Problem requirements — Once you reach the line holding "This screenshot has height=1901, width=1011.", write out that line and every later one exactly, ending with the last line of the data; write nothing else.

*** Entries provided ***

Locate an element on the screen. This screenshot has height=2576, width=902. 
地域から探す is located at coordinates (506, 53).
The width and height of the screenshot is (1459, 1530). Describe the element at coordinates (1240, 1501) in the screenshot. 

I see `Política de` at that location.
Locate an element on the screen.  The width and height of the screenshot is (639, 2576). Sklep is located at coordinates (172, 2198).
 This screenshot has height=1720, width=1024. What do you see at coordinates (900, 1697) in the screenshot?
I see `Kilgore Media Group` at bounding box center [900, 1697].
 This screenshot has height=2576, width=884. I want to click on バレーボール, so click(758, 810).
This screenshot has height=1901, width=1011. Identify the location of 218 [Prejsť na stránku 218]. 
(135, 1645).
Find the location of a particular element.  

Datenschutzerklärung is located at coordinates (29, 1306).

*** End of Entries provided ***

Output for this exercise —
This screenshot has height=1901, width=1011. Identify the location of 218 [Prejsť na stránku 218]. 
(135, 1645).
Find the location of a particular element.  

Datenschutzerklärung is located at coordinates (29, 1306).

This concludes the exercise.